Lumbar Sympathetic Block

Patients with reflex sympathetic dystrophy of the lower limbs are candidates for this procedure. An IV will be started and you will lye face down. A live x ray will identify the proper level. A needle is gently advanced to the anterior portion of the vertebral body and dye is injected. Careful attention is paid to prevent uptake into a vessel. Once this is confirmed, local anesthetic is given and the procedure is complete. The two diagrams below show you where the sympathetic chain lyes and the dye pattern we look for during the procedure.

An elevation in temperature of the affected limb is indicative of a successful block.

Often patients need a series of these injections to achieve lasting results. Early and aggressive intervention is key to preventing lasting disability from this condition.


This is a procedure used to diagnose painful discs. Discs normally aren’t painful. Only the outer portion of the disc has pain fibers. As discs degenerate, the inner jelly of the disc can come in contact with the outer pain fibers causing the disc to become painful. This is known as discogenic pain. It can be very debilitating, and proper diagnosis will help guide treatment.

The top diagram shows you how a tear into the area that has pain fibers starts this condition. The X ray shows the dye patterns for a discogram, and the one below that shows the various ways a disc can tear outward and how we classify these.

Anterior Cervical Discectomy and Fusion (ACDF)

This procedure is not offered in our practice but is here for educational purposes. For patients that have a compressed nerve in the neck and have failed conservative treatment, an ACDF may be what is necessary for you.
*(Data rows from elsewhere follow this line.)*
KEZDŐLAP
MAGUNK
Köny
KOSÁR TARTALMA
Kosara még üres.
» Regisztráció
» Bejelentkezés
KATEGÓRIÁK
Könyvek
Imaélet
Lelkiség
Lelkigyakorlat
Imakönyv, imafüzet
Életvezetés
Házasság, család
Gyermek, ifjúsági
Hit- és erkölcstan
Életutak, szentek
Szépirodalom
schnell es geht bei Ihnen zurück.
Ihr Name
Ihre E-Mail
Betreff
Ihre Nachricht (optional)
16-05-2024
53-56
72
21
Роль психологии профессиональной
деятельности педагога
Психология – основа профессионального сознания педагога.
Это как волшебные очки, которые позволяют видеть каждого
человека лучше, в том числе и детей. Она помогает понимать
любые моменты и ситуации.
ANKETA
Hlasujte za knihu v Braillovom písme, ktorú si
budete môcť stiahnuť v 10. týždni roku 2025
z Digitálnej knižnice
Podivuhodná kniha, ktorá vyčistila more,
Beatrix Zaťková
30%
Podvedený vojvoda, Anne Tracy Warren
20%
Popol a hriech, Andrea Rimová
This procedure is performed through a small incision in the front of the neck. The muscles, vessels, and esophagus are gently deflected out the way. The front surface of the spine is exposed. A microscope is used for the rest of the procedure. The disc is removed as well as any soft tissue that may be causing nerve impingement. The remaining space is measured and the appropriate spacer placed between the bones where the disc used to live. A plate is then placed across the areas of interest. X ray is used to confirm proper placement. The area is washed and the wound closed.
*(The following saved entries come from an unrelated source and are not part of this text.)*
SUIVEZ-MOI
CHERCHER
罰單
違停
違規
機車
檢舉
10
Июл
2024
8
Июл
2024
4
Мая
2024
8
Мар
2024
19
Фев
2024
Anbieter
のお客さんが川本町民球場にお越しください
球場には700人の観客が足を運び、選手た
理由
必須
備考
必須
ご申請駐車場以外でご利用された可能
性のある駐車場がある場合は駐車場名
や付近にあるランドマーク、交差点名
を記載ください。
The most common levels are C5/6 and /or C6/7. It is rare to require more than a two level fusion.

You can expect to go home the day of surgery or after an overnight stay. The bones start to fuse together by 6 weeks and physical therapy is initiated.

Minimally Invasive Lumbar Decompression and Interbody Fusion

This technique is not offered in our practice but patients have asked me what it is.
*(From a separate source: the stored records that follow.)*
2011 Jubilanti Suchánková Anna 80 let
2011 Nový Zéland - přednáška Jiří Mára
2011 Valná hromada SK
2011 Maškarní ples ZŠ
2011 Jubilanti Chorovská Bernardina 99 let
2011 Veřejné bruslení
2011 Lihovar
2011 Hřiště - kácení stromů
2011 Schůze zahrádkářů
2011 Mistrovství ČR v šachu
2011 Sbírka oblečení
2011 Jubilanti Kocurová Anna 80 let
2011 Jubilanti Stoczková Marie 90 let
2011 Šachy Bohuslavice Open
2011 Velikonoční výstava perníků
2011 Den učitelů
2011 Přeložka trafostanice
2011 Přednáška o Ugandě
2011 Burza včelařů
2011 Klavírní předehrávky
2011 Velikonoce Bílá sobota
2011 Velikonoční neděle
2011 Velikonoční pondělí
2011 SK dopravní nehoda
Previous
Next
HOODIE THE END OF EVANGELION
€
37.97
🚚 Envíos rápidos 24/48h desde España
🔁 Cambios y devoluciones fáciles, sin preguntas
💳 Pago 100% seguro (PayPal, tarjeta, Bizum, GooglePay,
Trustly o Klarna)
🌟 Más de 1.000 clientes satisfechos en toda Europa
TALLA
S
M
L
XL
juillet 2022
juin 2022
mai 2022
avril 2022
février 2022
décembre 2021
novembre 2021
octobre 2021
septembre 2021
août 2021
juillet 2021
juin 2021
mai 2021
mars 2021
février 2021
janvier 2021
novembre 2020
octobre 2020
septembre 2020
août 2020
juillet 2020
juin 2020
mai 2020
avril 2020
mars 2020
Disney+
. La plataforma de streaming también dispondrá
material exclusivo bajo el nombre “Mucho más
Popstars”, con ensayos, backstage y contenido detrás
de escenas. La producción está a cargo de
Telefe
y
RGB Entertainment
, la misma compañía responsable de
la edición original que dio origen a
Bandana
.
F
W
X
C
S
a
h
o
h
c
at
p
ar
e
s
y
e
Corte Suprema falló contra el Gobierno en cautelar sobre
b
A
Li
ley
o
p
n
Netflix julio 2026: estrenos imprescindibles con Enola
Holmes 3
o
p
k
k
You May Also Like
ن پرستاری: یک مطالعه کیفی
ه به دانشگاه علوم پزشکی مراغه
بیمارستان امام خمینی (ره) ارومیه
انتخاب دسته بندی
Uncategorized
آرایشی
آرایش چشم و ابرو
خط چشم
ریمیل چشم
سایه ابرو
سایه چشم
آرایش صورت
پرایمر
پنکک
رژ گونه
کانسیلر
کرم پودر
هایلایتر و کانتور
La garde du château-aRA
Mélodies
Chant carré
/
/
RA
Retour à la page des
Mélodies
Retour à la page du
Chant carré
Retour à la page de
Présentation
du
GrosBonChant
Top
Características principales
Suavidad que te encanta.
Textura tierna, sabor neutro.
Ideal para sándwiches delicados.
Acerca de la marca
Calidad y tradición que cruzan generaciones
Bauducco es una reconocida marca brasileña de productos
I discussed this with Dr. George Galvan, a neurosurgical colleague of mine that specializes in this procedure. The advantages of this approach compared the traditional approach are as follows:

  1. This procedure can be performed thorough a 3 inch incision, often on one side only.
  2. It avoids the muscle stripping of the traditional approach. This leads to a reduction in pain, less blood loss, and less spasm.
  3. The intact muscles are left to provide additional ongoing structural support.
  4. Decreased risk of postoperative seroma and potentially infection.

This is more tailored to the 30 to 60 year old patient with isolated disease. If you have severe multi level stenosis than you may not be a candidate for this procedure. Your surgeon will review your images and discuss the options with you.

Posterior Lumbar Decompression and Interbody Fusion (PLIF)

While a miniminally invasive approach has its advantages, some patients have such advanced disease that they are not candidates for a minimally invasive approach. They have collapsed disc spaces, severe facet disease, soft tissue overgrowth, and profound spinal stenosis.

In this case, the posterior element of the spine has to be removed in its entirety as well as the discs between the spine bones. An interbody bone spacer is placed between the vertebral bodies to re establish the proper height and the segment is stabilized with screws and rods. The approach does result in a fair amount of blood loss due to the necessary surgical dissection. Despite the breadth of surgery entailed in this procedure, the person with profound disease will see significant improvement over the long term.